Antigenic characterization of purified BG505.SOSIP sc-gp140 constructs by biolayer interferometry. (A) The panel of antibodies included V1V2-targeting broadly neutralizing antibodies VRC26.09 and PGT145, CD4-binding-site poorly neutralizing antibody F105, CD4i poorly neutralizing antibody 17b, and gp120-gp41 antibodies PGT151, 35O22, and 8ANC195, as well as CD4-binding-site antibody VRC01 as a control.
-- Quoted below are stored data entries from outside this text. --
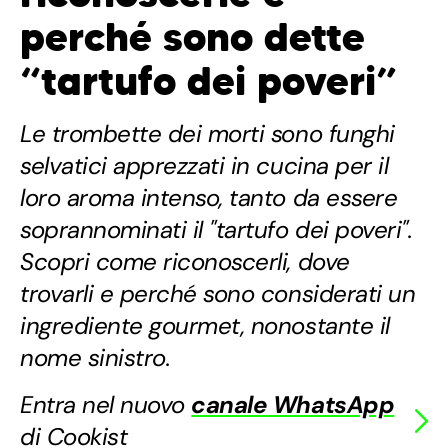
perché sono dette
“tartufo dei poveri”
Le trombette dei morti sono funghi
selvatici apprezzati in cucina per il
loro aroma intenso, tanto da essere
soprannominati il "tartufo dei poveri".
Scopri come riconoscerli, dove
trovarli e perché sono considerati un
ingrediente gourmet, nonostante il
nome sinistro.
Entra nel nuovo
canale WhatsApp
di Cookist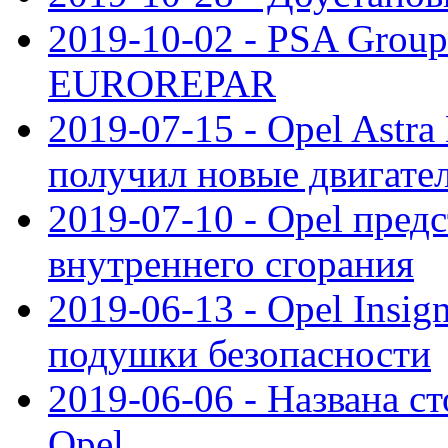
2019-10-02 - PSA Group
EUROREPAR
2019-07-15 - Opel Astra
получил новые двигате
2019-07-10 - Opel предс
внутреннего сгорания
2019-06-13 - Opel Insi
подушки безопасности
2019-06-06 - Названа с
Opel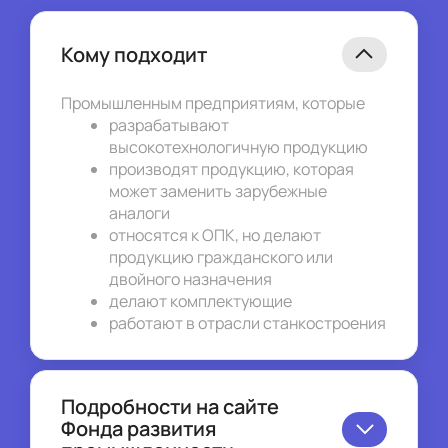
Кому подходит
Промышленным предприятиям, которые
разрабатывают 
высокотехнологичную продукцию
производят продукцию, которая 
может заменить зарубежные 
аналоги
относятся к ОПК, но делают 
продукцию гражданского или 
двойного назначения
делают комплектующие
работают в отрасли станкостроения
Подробности на сайте
Фонда развития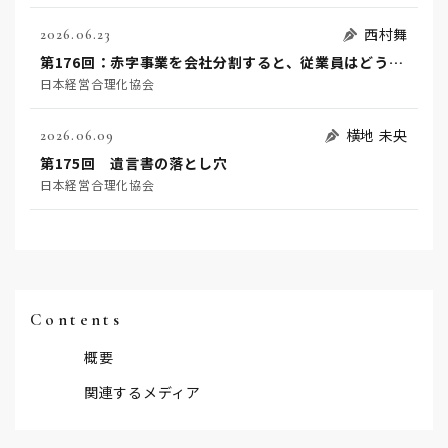
西村舞
2026.06.23
第176回：赤字事業を会社分割すると、従業員はどうなるのか？！（前編）
日本経営合理化協会
横地 未央
2026.06.09
第175回 遺言書の落とし穴
日本経営合理化協会
Contents
概要
関連するメディア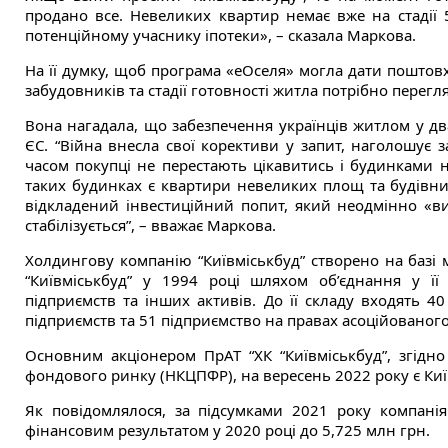
продано все. Невеликих квартир немає вже на стадії 
потенційному учаснику іпотеки», – сказала Маркова.
На її думку, щоб програма «еОселя» могла дати поштов
забудовників та стадії готовності житла потрібно перегл
Вона нагадала, що забезпечення українців житлом у дв
ЄС. “Війна внесла свої корективи у запит, наголошує за
часом покупці не перестають цікавитись і будинками 
таких будинках є квартири невеликих площ та будівниц
відкладений інвестиційний попит, який неодмінно «виб
стабілізується”, – вважає Маркова.
Холдингову компанію “Київміськбуд” створено на базі 
“Київміськбуд” у 1994 році шляхом об’єднання у її 
підприємств та інших активів. До її складу входять 40
підприємств та 51 підприємство на правах асоційованого
Основним акціонером ПрАТ “ХК “Київміськбуд”, згідно
фондового ринку (НКЦПФР), на вересень 2022 року є Київ
Як повідомлялося, за підсумками 2021 року компані
фінансовим результатом у 2020 році до 5,725 млн грн.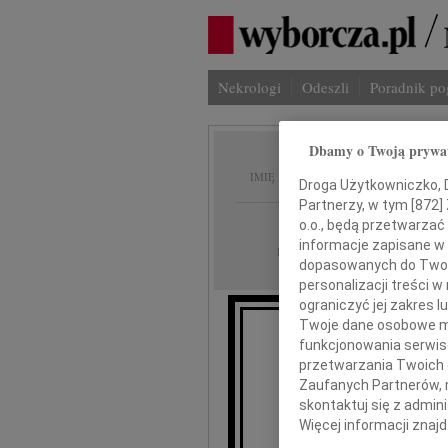
Nekrologi
Odeszli
Poradnik p
Dbamy o Twoją prywa
Jacek 
IMIĘ I NAZWISKO:
Droga Użytkowniczko, Dr
Partnerzy, w tym [
872
]
cała Polska
REGION:
o.o., będą przetwarzać 
informacje zapisane w
08.07.2022
DATA EMISJI:
dopasowanych do Twoich
personalizacji treści 
ograniczyć jej zakres
Twoje dane osobowe mo
funkcjonowania serwisó
Po długich cierpien
przetwarzania Twoich da
Zaufanych Partnerów, 
skontaktuj się z admin
Ja
Więcej informacji znaj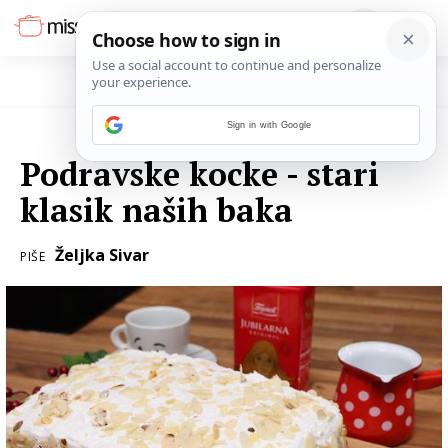
Sign in with Google
22. PROSINCA 2021.
Podravske kocke - stari
klasik naših baka
Željka Sivar
PIŠE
The heat map (white to red) is colored according to the maximum biolayer interferometry response observed in an Octet binding assay; values for the gp120(full-length) control are not directly comparable to the values for the gp140 molecules due to its substantially lower mass. (B) Binding kinetics for BG505.SOSIP and 15-sc gp140 with VRC26.09 and PGT145.

FIG 5

Antigenicity characterization by ECLIA. An extended panel of both broadly and poorly neutralizing antibodies was assessed using ECLIA for cleaved (black open circles) and 15-sc gp140 (red filled circles) BG505.SOSIP constructs.

FIG 6

Antigenicity characterization by ELISA. An extended panel of both broadly and poorly neutralizing antibodies was assessed using lectin capture ELISA for cleaved (black open circles) and 15-sc gp140 (red filled circles) BG505.SOSIP constructs.